Examples: Slight modifications to known methods with strange motivation; purely engineering jobs like a new benchmark/dataset.
Novelty 1-2 (Low)
- Definition: Minimal originality, applying standard approaches without real innovation.
- Examples: Using an off-the-shelf model without adding new insights; purely application-driven studies like finetuning a pretrained model using existing methods.
Papers
[PAPER LIST HERE]
Relevant Topics
Use the following relevance criteria to focus on foundational research. Keep relevant papers and filter out irrelevant ones.
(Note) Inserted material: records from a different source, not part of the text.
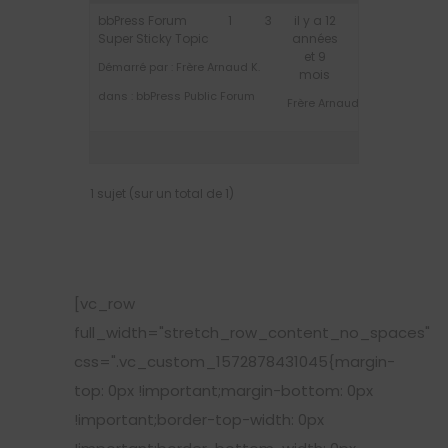
bbPress Forum
1
3
il y a 12
Super Sticky Topic
années
et 9
Démarré par :
Frère Arnaud K.
mois
dans :
bbPress Public Forum
Frère Arnaud K.
1 sujet (sur un total de 1)
[vc_row
full_width="stretch_row_content_no_spaces"
css=".vc_custom_1572878431045{margin-
top: 0px !important;margin-bottom: 0px
!important;border-top-width: 0px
Avoid purely application-driven work.
Model Architecture - Relevant: Mixture-of-Experts (MoE), Transformers, Conditional/Dynamic Networks, Autoencoders, analysis/innovations on existing architectures. - Irrelevant: Merely using existing architectures for a certain task without insights into the structure themselves.
Model Compression and Efficiency - Relevant: Sparsity, pruning, quantization, low-rank approaches, cache, or other algorithmic/theoretical efficiency breakthroughs. - Irrelevant: Straightforward applications of existing compression methods to new tasks.
High Performance Computing - Relevant: Algorithmic or systems-level innovations enabling training of large-scale models, distributed training techniques, memory optimization. - Irrelevant: Incremental engineering improvements without novel algorithmic contributions.
Representation Learning - Relevant: Insights into how deep networks encode information, feature/dictionary learning, sparse/contrastive methods, training dynamics in neural networks. - Irrelevant: Standard applications of known techniques lacking new theoretical or methodological contributions.
Keywords:
- Relevant: Mixture of Experts (MoE), Representation Learning, Compression/Efficiency, Sparse/Sparsity, Pruning, Quantization, Low-rank, Foundation Model, etc.
- Irrelevant: Reinforcement Learning, Transfer Learning, Federated Learning, Online Learning, Diffusion Models, etc.
- Application: Image Segmentation, Medical Imaging, 3D Vision, Video Understanding, Information Retrieval, Summarization, Recommendation Systems, Machine Translation, Speech Recognition, Signal Processing, Spatial/Temporal Modeling, Time Series, Knowledge Graph, etc.